Let’s be honest though: despite Andy Williams saying otherwise, sometimes Christmas isn’t the most wonderful time of the year. If I can be anecdotal for just a moment, several years ago I started a new holiday tradition. In the midst of good, ole fashioned Christmastime family tension, my aunt burst out with the one-liner “It’s the Most Wonderful Time of the Year”. A now-standard joke between us, we sing it every December at the first sign of anything gloomy or stressful. (When feeling blue, the last thing you want to hear is Andy Williams being extra perky about “the hap-happiest season of all” since deep down, your current experience tells you otherwise. Even so, instead of facing the facts, I typically try to muddle along with Andy in his cheeriness.)

This is what makes the film Surviving Christmas so powerful. It’s about a guy who has grievances from his past that he has to deal with, so he hires the family who lives in his childhood home to relive the Christmas he never had. The family is just as messed up as he is, but they still follow the script to attempt a Norman Rockwell Christmas anyway. It’s only a matter of time before things come unglued, and in the end, healing only starts when they all deal with reality. Only until they acknowledge and deal with the dysfunction can there come any sort of redemption.

All that to say this: it may just be that the the warm holiday spirit that a lot of us like to put ourselves into every year is an albatross, a weight pulling us downward. The culture presses us to make it a happy season, even if our inner selves are crumbling. And the songs only add to the pressure because they give us no liberating message for which to be happy.

Take the notion of “belief” for example; many of the songs speak of belief but have no ultimate, external, ground for it. Josh Groban’s “Believe” written for The Polar Express is about belief, but belief in what?
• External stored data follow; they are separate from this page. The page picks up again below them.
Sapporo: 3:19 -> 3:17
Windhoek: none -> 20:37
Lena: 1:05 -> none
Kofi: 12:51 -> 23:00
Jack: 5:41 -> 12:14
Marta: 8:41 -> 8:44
The only thing the lyrics point toward is that we should believe in what “your heart is sayin'” or “what you feel inside”, demonstrating that there is no referent beyond the self. So the joy, faith, and happiness our modern holiday songs describe—all good longings—ultimately are converted into a burden when received as a secularized ideal.
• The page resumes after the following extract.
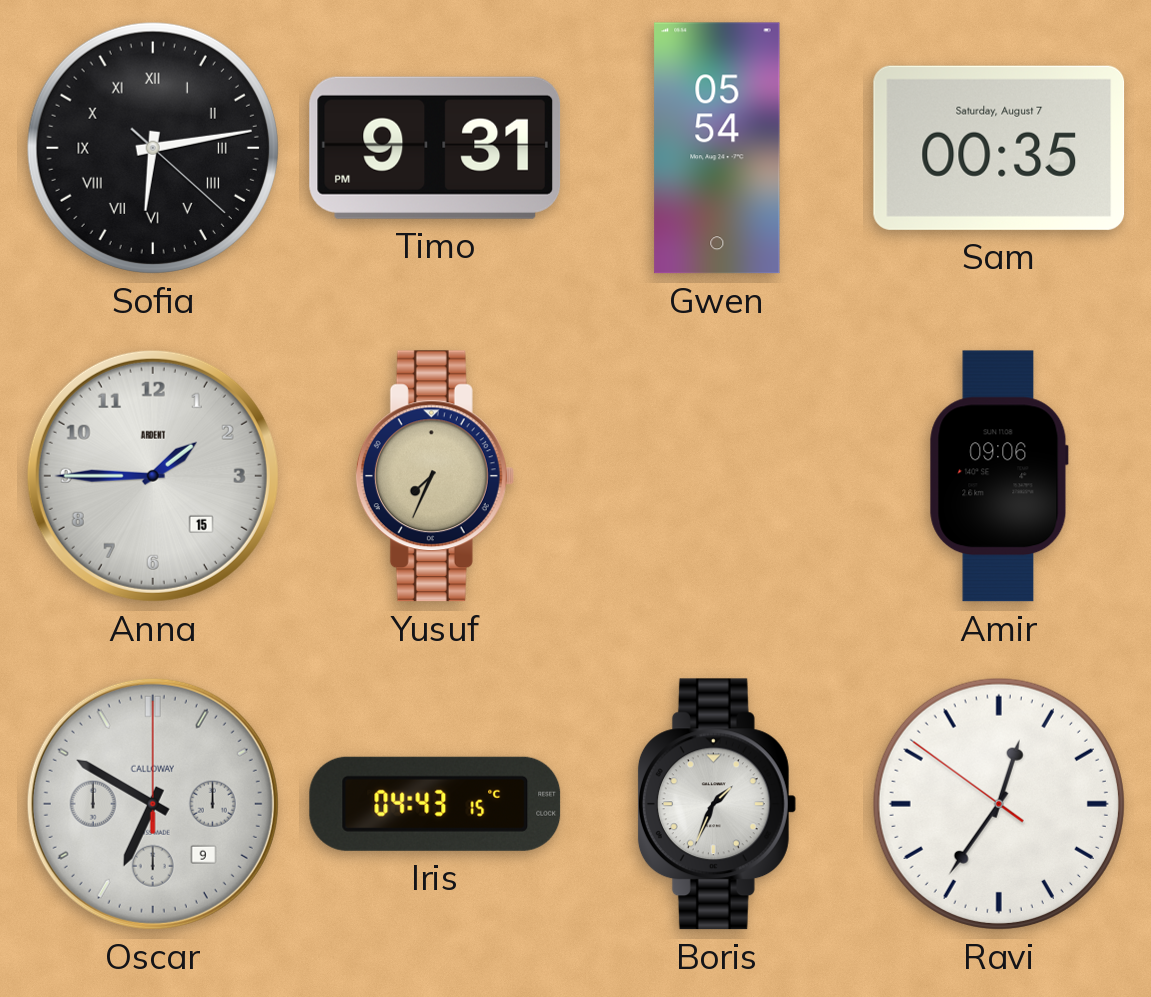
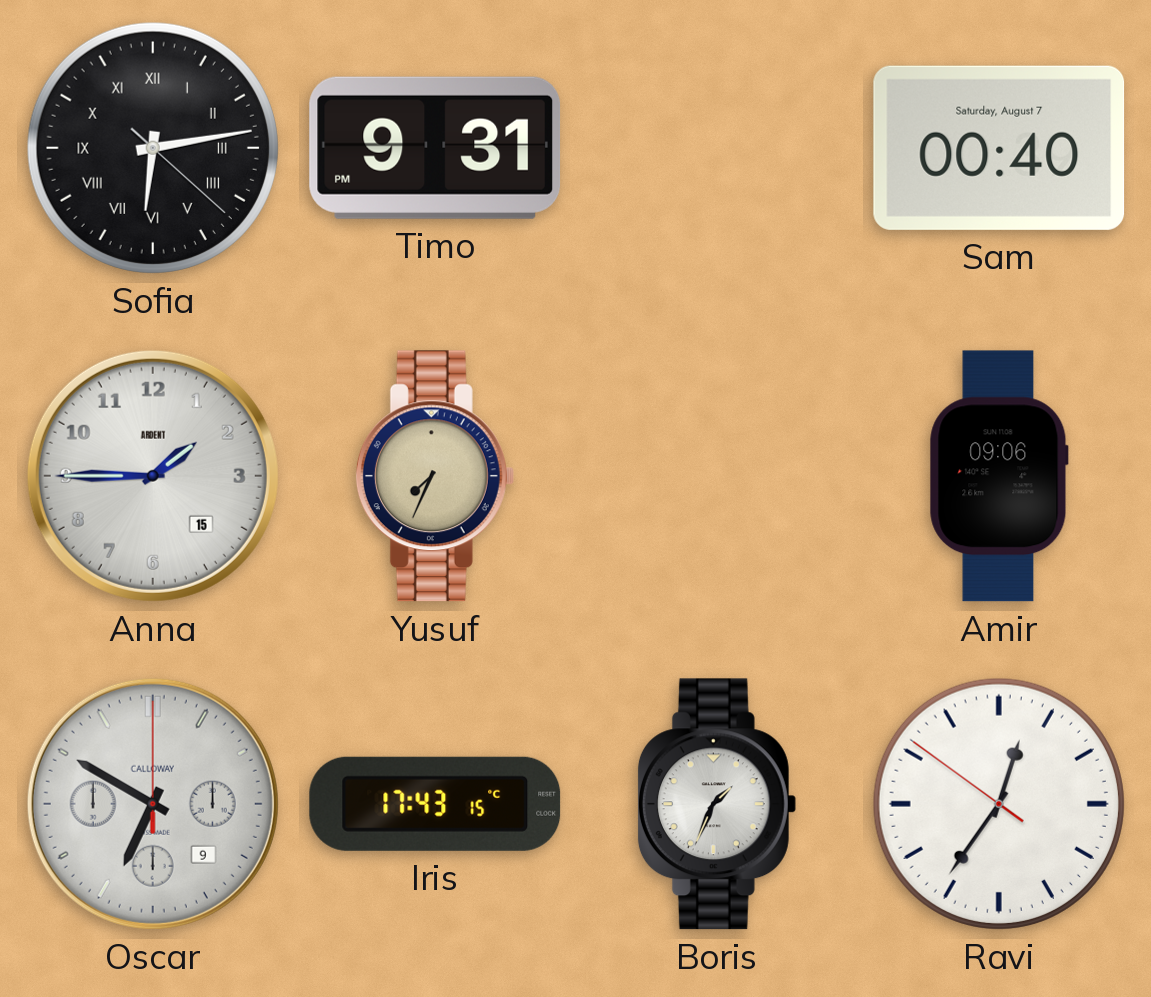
Gwen: 05:54 -> none
Sam: 00:35 -> 00:40
Iris: 04:43 -> 17:43
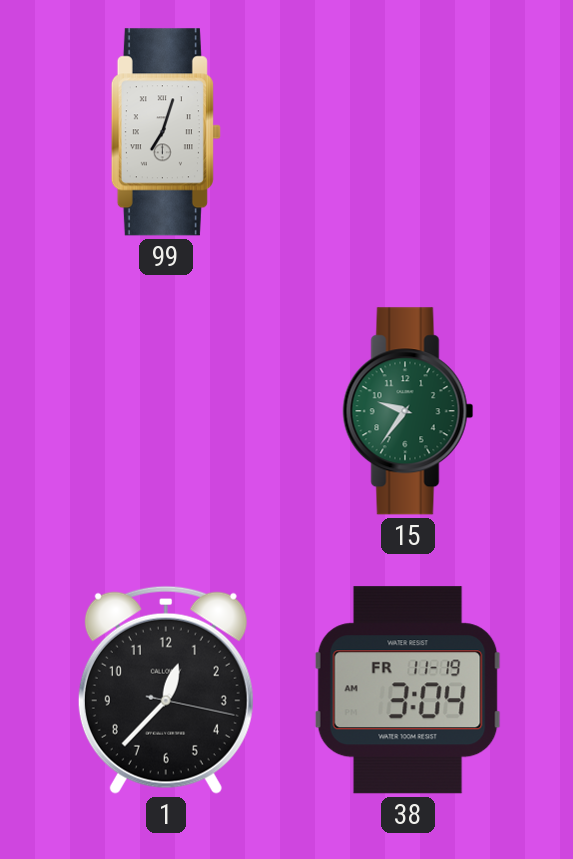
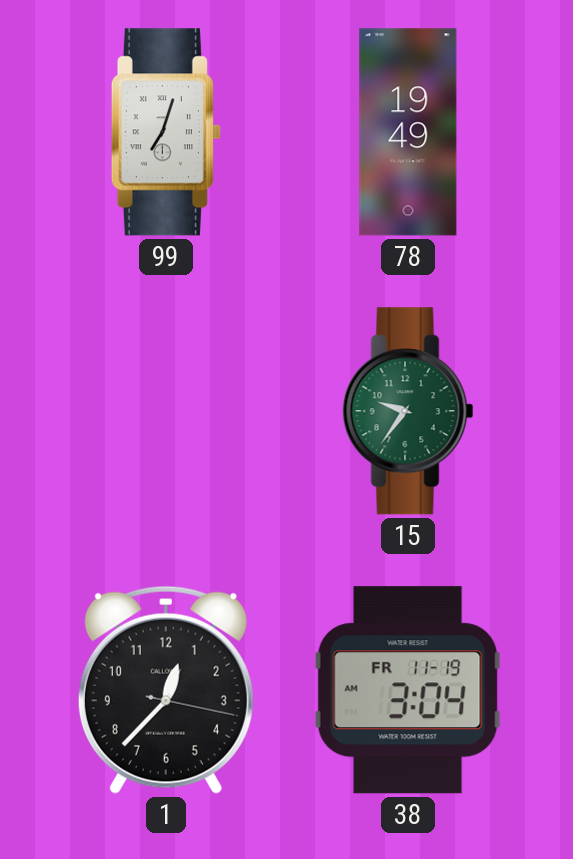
78: none -> 19:49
In Christian thought, belief used to mean faith in something external to the self, which had a liberating effect since the self did not have to shore up its own salvation. In the same way, joy at Christmas once had its origin in God’s coming and its resulting societal implications, but now in the postmodern period, where do we turn to receive it if we have no overarching plot line to substantiate the joy? We lack a cohesive narrative of ourselves in the West, and in such a setting, how joyful can we actually be if we are going nowhere? On this point, I can write no better than Robert Jenson who in his “How the World Lost Its Story” offers a telling exposé of our current situation in the West. He writes:

Modernity’s hope was in progress; the model of this hope was biblical hope in God as the Coming One, the Eschatos. Modernity cannot hope in the biblical God, founded as it is in a declaration of independence from him. Therefore, when hope in progress has been discredited, modernity has no resource either for renewing it or for acquiring any other sort of hope. The mere negation of faith in progress is sheer lack of hope; and hopelessness is the very definition of postmodernism.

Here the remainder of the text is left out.